Seit Tamsin ihre vorige Maßnahme
verlassen hatte, hat sie den Montag nicht mehr positiv gesehen. Es war immer
schön aus dem Wochenende an einen Ort zu gehen, wo einen alle kennen, wo alle
nett sind und wo man weiß, eine angenehme Beschäftigung zu haben. Ohne Stress.
Ohne Angst. Diese Freude hatte sich nach dem Wechsel in die neue Maßnahme rasch
verflüchtigt. Anstatt entspannten Unterrichts und ein bisschen gemeinsames Wandern
hatte sie der Ernst des Arbeitsalltags erwartet. Ungewohnt, wenn man so lange
nicht derartig beschäftigt war. Nun ist auch das vorbei. Obwohl Tamsin froh
ist, dem Stress, Ärger und Angst entkommen zu sein, fühlt sie sich wie ein
Versager. „Die Arbeit war nicht so schwer und ist für jeden normalen Menschen
zu schaffen.“, weiß sie, während sie ihre Ängste verflucht.

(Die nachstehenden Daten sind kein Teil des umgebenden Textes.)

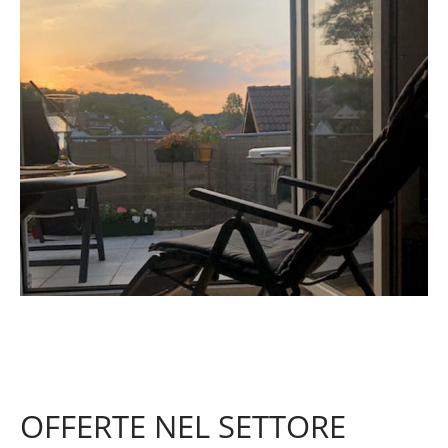
OFFERTE NEL SETTORE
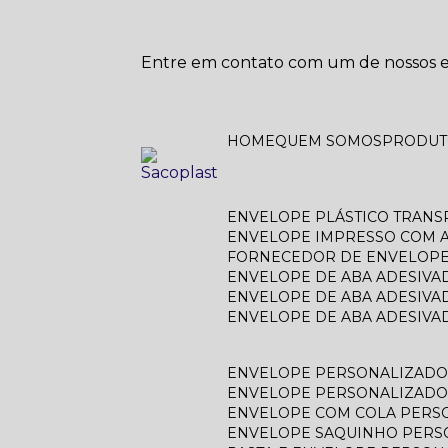
Entre em contato com um de nossos es
HOME
QUEM SOMOS
PRODU
ENVELOPE PLÁSTICO TRAN
ENVELOPE IMPRESSO COM A
FORNECEDOR DE ENVELOPE
ENVELOPE DE ABA ADESIVA
ENVELOPE DE ABA ADESIVA
ENVELOPE DE ABA ADESIV
ENVELOPE PERSONALIZAD
ENVELOPE PERSONALIZADO
ENVELOPE COM COLA PERS
ENVELOPE SAQUINHO PER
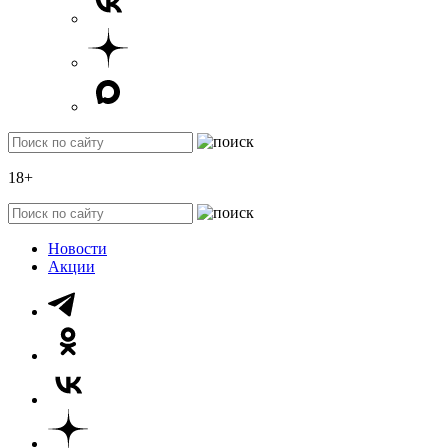
18+
Новости
Акции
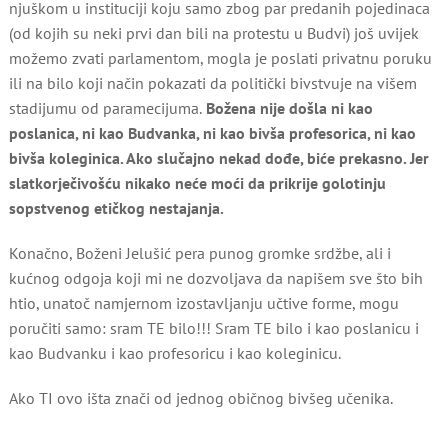
njuškom u instituciji koju samo zbog par predanih pojedinaca
(od kojih su neki prvi dan bili na protestu u Budvi) još uvijek
možemo zvati parlamentom, mogla je poslati privatnu poruku
ili na bilo koji način pokazati da politički bivstvuje na višem
stadijumu od paramecijuma.
Božena nije došla ni kao
poslanica, ni kao Budvanka, ni kao bivša profesorica, ni kao
bivša koleginica. Ako slučajno nekad dođe, biće prekasno. Jer
slatkorječivošću nikako neće moći da prikrije golotinju
sopstvenog etičkog nestajanja.
Konačno, Boženi Jelušić pera punog gromke srdžbe, ali i
kućnog odgoja koji mi ne dozvoljava da napišem sve što bih
htio, unatoč namjernom izostavljanju učtive forme, mogu
poručiti samo: sram TE bilo!!! Sram TE bilo i kao poslanicu i
kao Budvanku i kao profesoricu i kao koleginicu.
Ako TI ovo išta znači od jednog običnog bivšeg učenika.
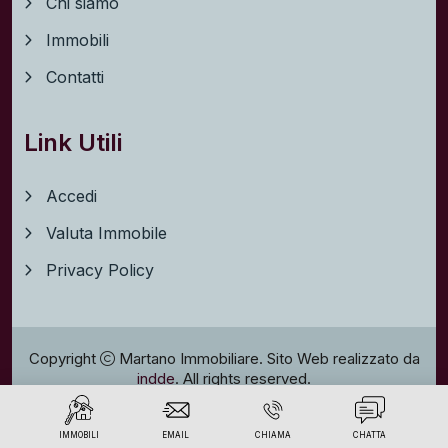
Chi siamo
Immobili
Contatti
Link Utili
Accedi
Valuta Immobile
Privacy Policy
Copyright
Martano Immobiliare. Sito Web realizzato da
indde
. All rights reserved.
Privacy policy
IMMOBILI
EMAIL
CHIAMA
CHATTA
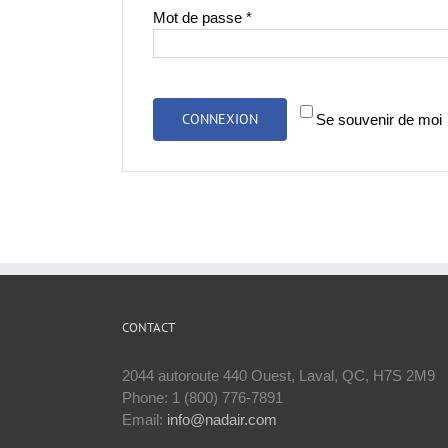
Obligatoire
Mot de passe
*
CONNEXION
Se souvenir de moi
CONTACT
2044 autoroute 440 Ouest, Laval, QC, H7S 2M9
Phone: 1 (800) 776-7891
Email:
info@nadair.com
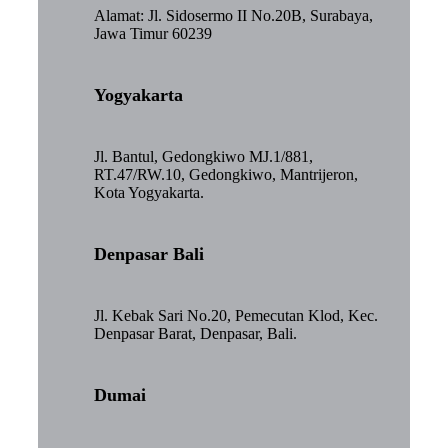
Alamat: Jl. Sidosermo II No.20B, Surabaya,
Jawa Timur 60239
Yogyakarta
Jl. Bantul, Gedongkiwo MJ.1/881,
RT.47/RW.10, Gedongkiwo, Mantrijeron,
Kota Yogyakarta.
Denpasar Bali
Jl. Kebak Sari No.20, Pemecutan Klod, Kec.
Denpasar Barat, Denpasar, Bali.
Dumai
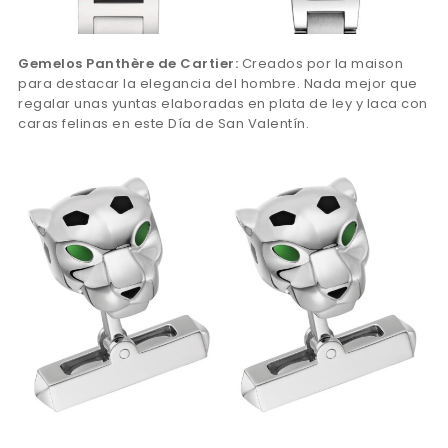
Gemelos Panthère de Cartier:
Creados por la maison
para destacar la elegancia del hombre. Nada mejor que
regalar unas yuntas elaboradas en plata de ley y laca con
caras felinas en este Día de San Valentín.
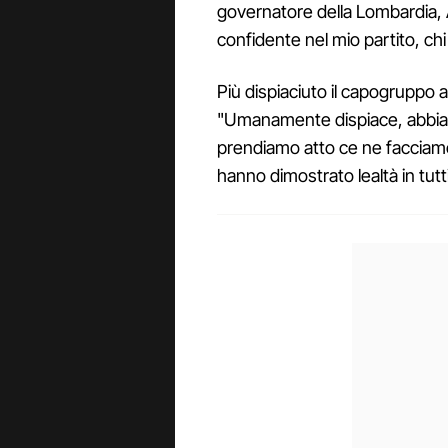
governatore della Lombardia, 
confidente nel mio partito, chi
Più dispiaciuto il capogrupp
"Umanamente dispiace, abbiamo
prendiamo atto ce ne facciam
hanno dimostrato lealtà in tutti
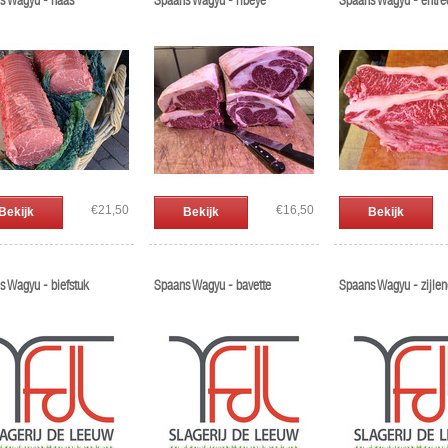
s Wagyu - haas
Spaans Wagyu - ribeye
Spaans Wagyu - entre
€21,50
€16,50
Bekijk
Bekijk
Bekijk
s Wagyu - biefstuk
Spaans Wagyu - bavette
Spaans Wagyu - zijle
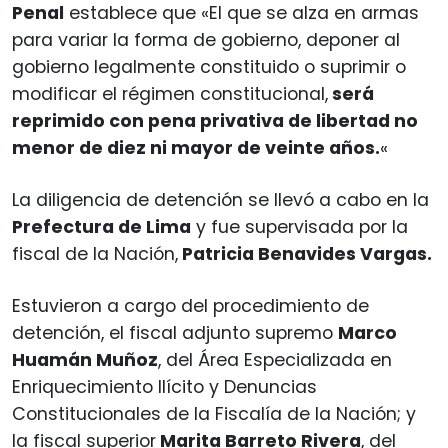
Penal
establece que «El que se alza en armas
para variar la forma de gobierno, deponer al
gobierno legalmente constituido o suprimir o
modificar el régimen constitucional,
será
reprimido con pena privativa de libertad no
menor de diez ni mayor de veinte años.
«
La diligencia de detención se llevó a cabo en la
Prefectura de Lima
y fue supervisada por la
fiscal de la Nación,
Patricia Benavides Vargas.
Estuvieron a cargo del procedimiento de
detención, el fiscal adjunto supremo
Marco
Huamán Muñoz
, del Área Especializada en
Enriquecimiento Ilícito y Denuncias
Constitucionales de la Fiscalía de la Nación; y
la fiscal superior
Marita Barreto Rivera
, del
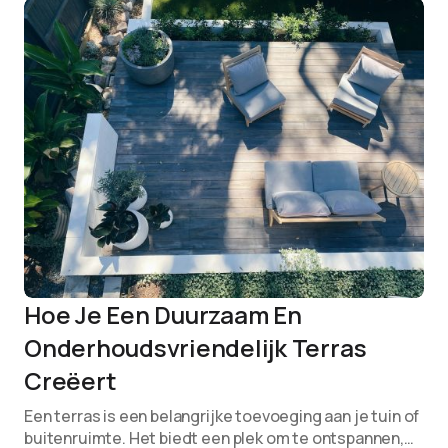
Hoe Je Een Duurzaam En
Onderhoudsvriendelijk Terras
Creëert
Een terras is een belangrijke toevoeging aan je tuin of
buitenruimte. Het biedt een plek om te ontspannen,…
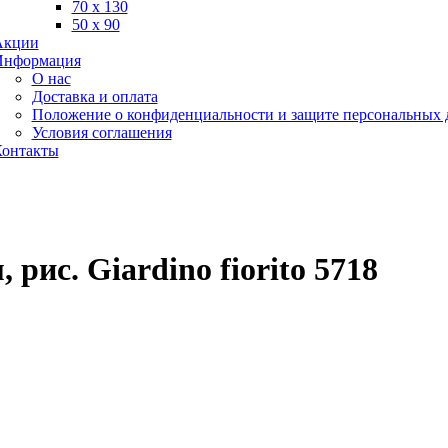
70 х 130
50 х 90
Акции
Информация
О нас
Доставка и оплата
Положение о конфиденциальности и защите персональных
Условия соглашения
онтакты
рис. Giardino fiorito 5718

Tamsin ist kein normaler Mensch. Sie
verachtet den Mainstream und lehnt Standards, wie auch Trends strikt ab. Wozu
sind Trends gut? „Ach, Trends sind etwas für Leute, die keine eigene Meinung
haben.“ In ihrer Kindheit war der neuste Trend auch für sie ein Muss! „Wir
hatten alle das gleiche. Trugen die gleichen Röcke, die gleichen Jacken und
Taschen derselben coolen Marke. Teuer und schick!“ Das redete sie sich zumindest
ein. Fischborn war damals ihre Marke. „Wenn alle es toll finden, dann muss es
doch auch toll sein! Oder?“ Selbst, wenn sie es hässlich findet. Es ist IN und
man gehört dazu! Darauf kommt es an.
Heute ist
Tamsin froh, sich durch Individualität von der Masse abheben zu können. Was gar
nicht so einfach ist. Kik und Takko haben sich dem Standard angepasst. Etwas
Besonderes, Ausgefallenes sucht man dort vergebens. Schlichte Schnitte,
eintönige, schlichte Farben. Grau, weiß, jeansblau. „Es ist schrecklich, wenn
alle gleich aussehen. Alle das gleiche mögen. Alle gleich denken.“ Tamsin hört auch
kein Radio. Schon lange nicht mehr. Sie bevorzugt anspruchsvollere Künstler als
die, die den Massengeschmack decken. In der Maßnahme gab es ein Radio, das von
früh bis spät durch die Werkstatt plärrte. Beim Hören dachte Tamsin: „Oh. Es
kommt immer noch dieselbe Musik wie damals. Dazwischen modernes Plastik-Gedudel
aus Amerika. Wie kann man so etwas Musik nennen?“ Tamsin findet es schade, dass
im Radio nie Musik von Großstadtgeflüster, Marilyn Manson oder Samsas Traum zu
hören ist. „Nur, weil die breite Masse so etwas nicht mag.“ Niemand ist
gezwungen, Radio zu hören. Zumindest nicht in seiner Freizeit. Und das ist gut
so.
Tamsin
hat ein angenehmes Wochenende hinter sich. „Ich habe mir Der Herr der Ringe -
Die Spielfilm Trilogie Extended angeschaut.“ Jeden Tag einen Film. „Ich kannte
die ungekürzte Version bisher noch gar nicht.“ Vier Stunden für einen Film ist
schon eine Menge Zeit. „Aber es ist es wert. Der Film ist keine Sekunde
langweilig! Allerdings verstehe ich nicht, warum es von Filmen immer verschieden
lange Fassungen geben muss. Einen Film sollte man immer ungekürzt schauen. Ist
doch blöd, wenn so viele schöne, wichtige Szenen rausfallen, nur um Zeit zu
sparen.“
Gegen
Nachmittag hat Tamsin mit ihrer Mom ein Lebkuchenhaus gemacht. Das erinnerte
sie an ihre Kindheit. Früher hatte sie immer ein Haus zu Weihnachten bekommen. „Es
scheint mir ein wenig früh. Wir haben erst November. Aber was solls.“ Im
Anschluss wurde das übrig gebliebene Eigelb in Zuckerei verwandelt. Rohes
Eigelb, gerührt mit Zucker – als Kind hat Tamsin es geliebt! Wenn sie heute
davon kostet, schießen ihr Gedanken über Salmonellen und Krankheiten in den Sinn.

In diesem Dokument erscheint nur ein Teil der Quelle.